2019-09-02 –, Track 2 (Baroja)
This tutorial is an introduction to pandas for people new to it. We will cover how to open datasets, perform some analysis, apply some transformations and visualize the data
pandas is a Python package providing fast, flexible, and expressive data structures designed to make working with “relational” or “labeled” data both easy and intuitive. It aims to be the fundamental high-level building block for doing practical, real world data analysis in Python. Additionally, it has the broader goal of becoming the most powerful and flexible open source data analysis / manipulation tool available in any language. It is already well on its way toward this goal.
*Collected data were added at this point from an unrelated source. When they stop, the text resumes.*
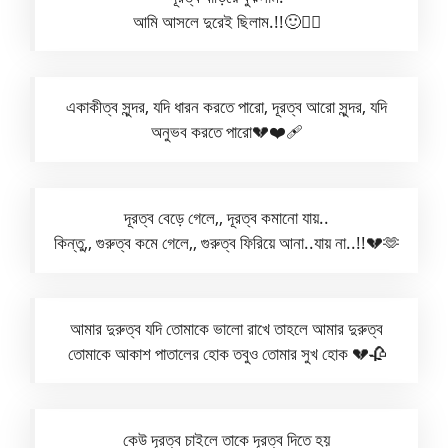
আমি আসলে দুরেই ছিলাম.!!🙂🤦‍♂️
একাকীত্ব সুন্দর, যদি ধারন করতে পারো, দূরত্ব আরো সুন্দর, যদি
অনুভব করতে পারো💔❤️‍🩹
দূরত্ব বেড়ে গেলে,, দূরত্ব কমানো যায়..
কিন্তু,, গুরুত্ব কমে গেলে,, গুরুত্ব ফিরিয়ে আনা..যায় না..!!💔🫶
আমার দুরুত্ব যদি তোমাকে ভালো রাখে তাহলে আমার দুরুত্ব
তোমাকে আকাশ পাতালের হোক তবুও তোমার সুখ হোক 💔🥀
কেউ দূরত্ব চাইলে তাকে দূরত্ব দিতে হয়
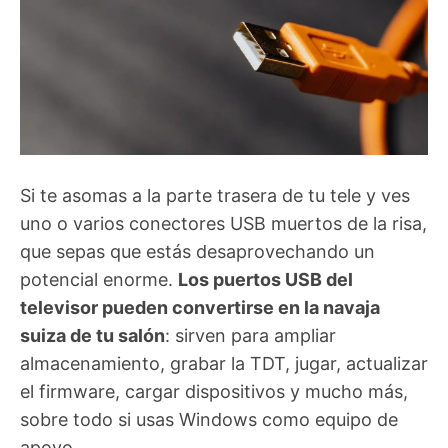
Si te asomas a la parte trasera de tu tele y ves
uno o varios conectores USB muertos de la risa,
que sepas que estás desaprovechando un
potencial enorme.
Los puertos USB del
televisor pueden convertirse en la navaja
suiza de tu salón
: sirven para ampliar
almacenamiento, grabar la TDT, jugar, actualizar
el firmware, cargar dispositivos y mucho más,
sobre todo si usas Windows como equipo de
apoyo.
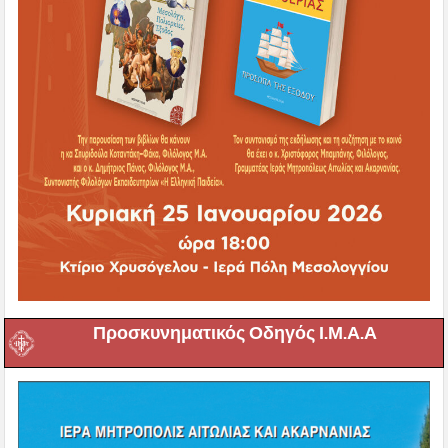
Προσκυνηματικός Οδηγός Ι.Μ.Α.Α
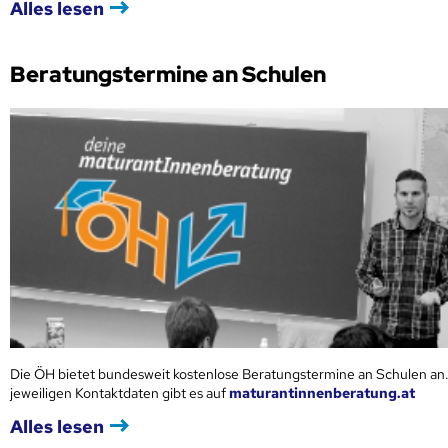
Alles lesen
Beratungstermine an Schulen
Die ÖH bietet bundesweit kostenlose Beratungstermine an Schulen an.
jeweiligen Kontaktdaten gibt es auf
maturantinnenberatung.at
Alles lesen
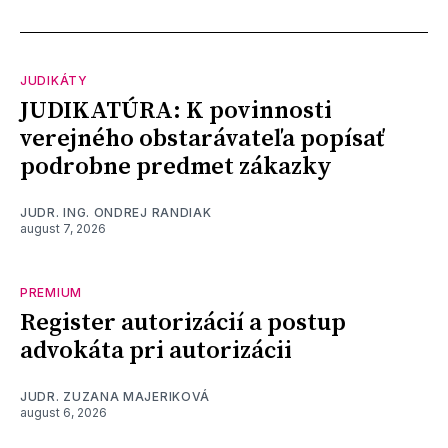
JUDIKÁTY
JUDIKATÚRA: K povinnosti
verejného obstarávateľa popísať
podrobne predmet zákazky
JUDR. ING. ONDREJ RANDIAK
august 7, 2026
PREMIUM
Register autorizácií a postup
advokáta pri autorizácii
JUDR. ZUZANA MAJERIKOVÁ
august 6, 2026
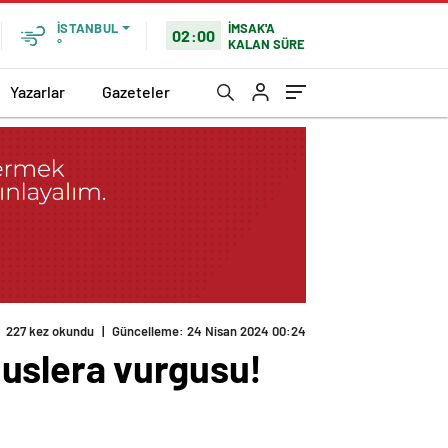
İMSAK'A
İSTANBUL
02:00
KALAN SÜRE
°
Yazarlar
Gazeteler
227 kez okundu
|
Güncelleme: 24 Nisan 2024 00:24
uslera vurgusu!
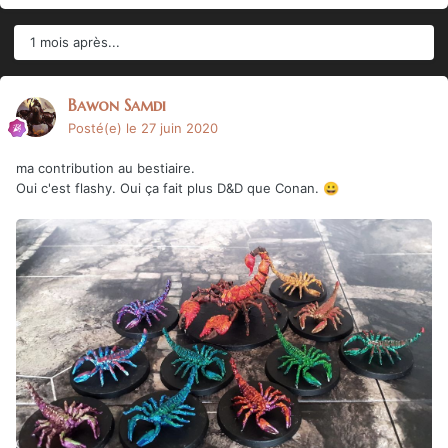
1 mois après...
Bawon Samdi
Posté(e)
le 27 juin 2020
ma contribution au bestiaire.
Oui c'est flashy. Oui ça fait plus D&D que Conan.
😀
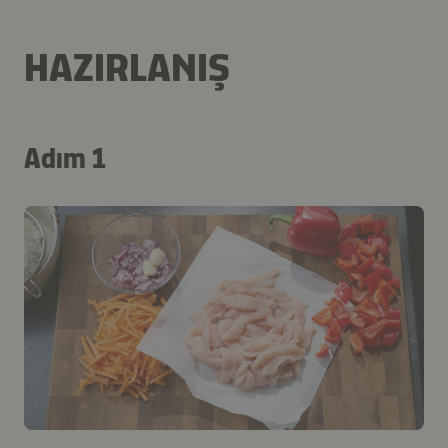
HAZIRLANIŞ
Adım 1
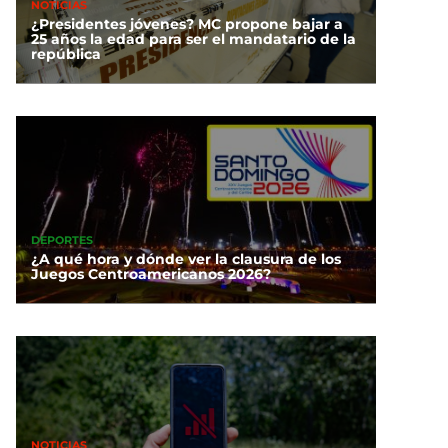
NOTICIAS
¿Presidentes jóvenes? MC propone bajar a
25 años la edad para ser el mandatario de la
república
DEPORTES
¿A qué hora y dónde ver la clausura de los
Juegos Centroamericanos 2026?
NOTICIAS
This tutorial will use couple of example data sets to show what pandas can do, and get an idea on how to work with data using pandas.
It is recommended to bring your own laptop with the latest version of Anaconda, pandas, Jupyter, and the repository of the tutorial cloned. See the exact instructions here: https://github.com/datapythonista/pandas-tutorials
Introduction to pandas tutorial by Marc Garcia, pandas maintainer
Python Skill Level –basic
Domain Expertise –none
Domains –Data Visualisation, Statistics
Marc Garcia is a pandas core developer and Python fellow.
He has been working in Python for more than 12 years, and worked as data scientist and data engineer for different companies such as Bank of America, Tesco and Badoo.
He is a regular speaker at PyData and PyCon conferences, and a regular organizer of sprints.